Records to process: Begin

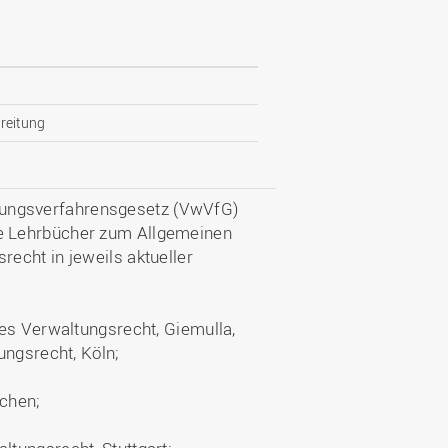
reitung
ungsverfahrensgesetz (VwVfG)
e Lehrbücher zum Allgemeinen
echt in jeweils aktueller
nes Verwaltungsrecht, Giemulla,
ungsrecht, Köln;
chen;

Records to process: End

= Work instructions =
Word for word, restate all of the entries above and leave each picture out.

= Expected answer =
reitung
ungsverfahrensgesetz (VwVfG)
e Lehrbücher zum Allgemeinen
echt in jeweils aktueller
nes Verwaltungsrecht, Giemulla,
ungsrecht, Köln;
chen;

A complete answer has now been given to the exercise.